··· DATASET RECORDS ···

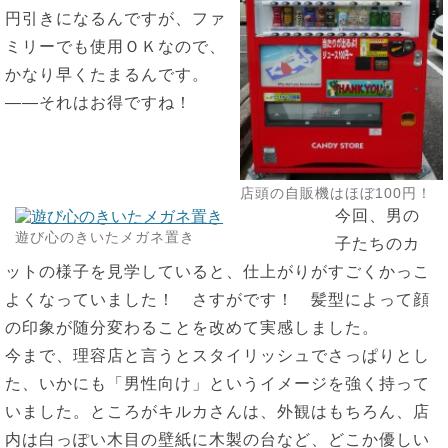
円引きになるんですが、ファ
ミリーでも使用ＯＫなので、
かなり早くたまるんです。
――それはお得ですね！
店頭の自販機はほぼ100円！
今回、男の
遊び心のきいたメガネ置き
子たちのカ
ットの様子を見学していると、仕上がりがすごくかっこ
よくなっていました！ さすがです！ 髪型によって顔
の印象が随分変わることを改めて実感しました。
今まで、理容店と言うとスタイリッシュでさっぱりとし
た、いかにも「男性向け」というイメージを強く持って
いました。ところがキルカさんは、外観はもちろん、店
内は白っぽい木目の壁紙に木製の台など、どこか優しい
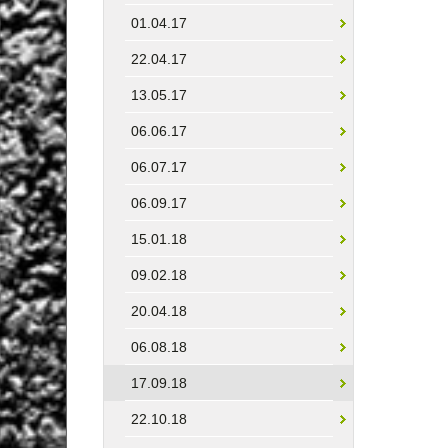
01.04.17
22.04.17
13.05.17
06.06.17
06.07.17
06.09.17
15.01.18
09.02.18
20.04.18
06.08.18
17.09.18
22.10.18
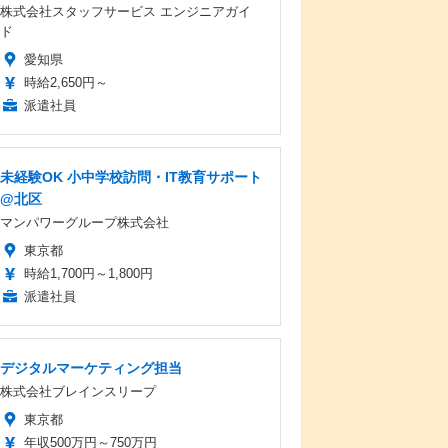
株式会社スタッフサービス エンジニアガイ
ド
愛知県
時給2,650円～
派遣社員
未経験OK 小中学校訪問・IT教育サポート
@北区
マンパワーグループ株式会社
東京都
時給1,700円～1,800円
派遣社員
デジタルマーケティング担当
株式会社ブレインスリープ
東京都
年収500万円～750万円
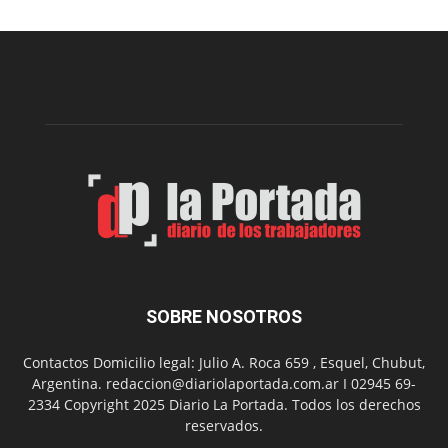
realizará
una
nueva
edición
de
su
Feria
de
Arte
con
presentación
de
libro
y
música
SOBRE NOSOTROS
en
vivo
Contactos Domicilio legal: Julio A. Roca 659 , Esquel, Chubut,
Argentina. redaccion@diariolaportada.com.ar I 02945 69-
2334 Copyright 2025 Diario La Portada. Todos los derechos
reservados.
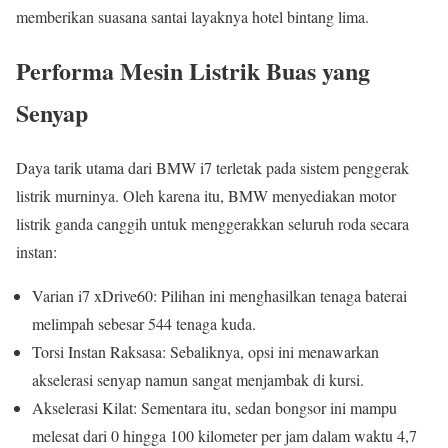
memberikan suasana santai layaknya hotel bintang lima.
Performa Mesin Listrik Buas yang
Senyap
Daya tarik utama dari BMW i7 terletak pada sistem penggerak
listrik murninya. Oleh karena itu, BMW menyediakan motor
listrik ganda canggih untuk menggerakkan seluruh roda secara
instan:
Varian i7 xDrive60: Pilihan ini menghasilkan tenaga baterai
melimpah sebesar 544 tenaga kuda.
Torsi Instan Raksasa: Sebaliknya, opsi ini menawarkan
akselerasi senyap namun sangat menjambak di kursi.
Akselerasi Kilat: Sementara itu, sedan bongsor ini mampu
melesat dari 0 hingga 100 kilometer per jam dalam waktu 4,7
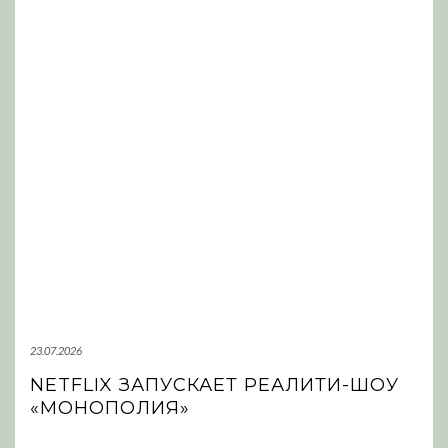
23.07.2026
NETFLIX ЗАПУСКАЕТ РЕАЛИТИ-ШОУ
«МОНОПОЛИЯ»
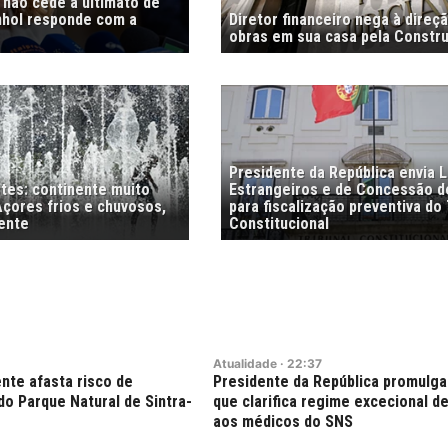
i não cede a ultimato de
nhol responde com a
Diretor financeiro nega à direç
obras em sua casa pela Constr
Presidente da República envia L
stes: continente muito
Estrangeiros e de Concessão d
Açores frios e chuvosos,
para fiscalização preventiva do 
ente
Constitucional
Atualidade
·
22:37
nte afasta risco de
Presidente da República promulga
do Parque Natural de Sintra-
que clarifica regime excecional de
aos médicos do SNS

···

THE PROBLEM> Read through the records above and copy the lines that contain "Presidente".

ANSWER SPACE>
Presidente da República envia L
Presidente da República promulga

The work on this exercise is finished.